Contemporary art often gets dismissed for a kind of insular dialog about its own condition, but in this case (or the case of "Danger Music Seventeen") I think this self-consciousness definitely points to a productive part of media literacy. I found it interesting to see how the artists in Mehring's essay moved from simply using the new technology to do things that already interested them (like abstract painting) and into the possibilities that are now widely associated with television. It reminds me a bit of something Ben Rigby said on Henry's blog a little while ago about the early days of the internet when people scanned in their printed publicity materials to make websites, only later discovering interactive uses. Rigby thinks virtual worlds like Second Life are in the first stage, where they simply translate existing forms into the new medium without thinking about the emerging possibilities that the medium offers.
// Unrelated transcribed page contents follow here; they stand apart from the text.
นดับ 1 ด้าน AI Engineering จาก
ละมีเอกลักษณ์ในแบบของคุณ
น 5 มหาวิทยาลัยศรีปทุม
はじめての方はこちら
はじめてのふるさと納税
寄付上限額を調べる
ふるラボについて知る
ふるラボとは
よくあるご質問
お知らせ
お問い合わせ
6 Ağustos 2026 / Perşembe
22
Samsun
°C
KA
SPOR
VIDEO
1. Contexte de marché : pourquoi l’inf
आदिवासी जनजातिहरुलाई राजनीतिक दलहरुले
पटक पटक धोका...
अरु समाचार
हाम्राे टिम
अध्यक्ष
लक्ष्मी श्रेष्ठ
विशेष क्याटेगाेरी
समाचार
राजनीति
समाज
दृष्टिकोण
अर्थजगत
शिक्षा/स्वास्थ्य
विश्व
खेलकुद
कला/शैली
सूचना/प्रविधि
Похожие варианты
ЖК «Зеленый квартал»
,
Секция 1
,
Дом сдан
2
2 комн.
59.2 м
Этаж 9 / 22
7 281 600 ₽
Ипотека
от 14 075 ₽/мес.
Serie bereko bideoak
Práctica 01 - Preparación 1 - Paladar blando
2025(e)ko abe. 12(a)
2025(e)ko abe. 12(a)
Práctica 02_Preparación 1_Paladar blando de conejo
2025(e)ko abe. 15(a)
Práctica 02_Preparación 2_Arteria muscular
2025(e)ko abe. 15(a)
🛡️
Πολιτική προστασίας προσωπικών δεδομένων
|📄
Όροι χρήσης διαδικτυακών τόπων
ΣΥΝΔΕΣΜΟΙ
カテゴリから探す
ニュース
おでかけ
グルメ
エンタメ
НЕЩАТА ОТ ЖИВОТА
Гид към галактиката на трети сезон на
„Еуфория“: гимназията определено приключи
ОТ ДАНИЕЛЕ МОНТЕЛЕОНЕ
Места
I like how you used the idea of "intermedia" to think about transmedia navigation from a production standpoint. On the creative side, it seems that media literacy should include thinking about the particular opportunities that new formats provide, not simply translating equivalent messages across media.

Nicholas Seaver Author Profile Page said:

Oliver,

Thanks for pointing me to that television art article, it looks fascinating.

I agree with you (of course) about the creative possibilities opened up by changing relationships with our major media forms. What I haven't really thought out yet is the specific way in which this reconceptualization might be constructed as a "literacy." It is certainly a useful process from an artistic standpoint, but I'm curious to see if people catch on to the idea of exploring technological possibility as a distinct literacy. I would imagine that such an idea is currently served by a few of the current NML skills, like play and negotiation. In that case, this idea might be more of a lens through which to view the core NML skills--an artistic angle on literacy.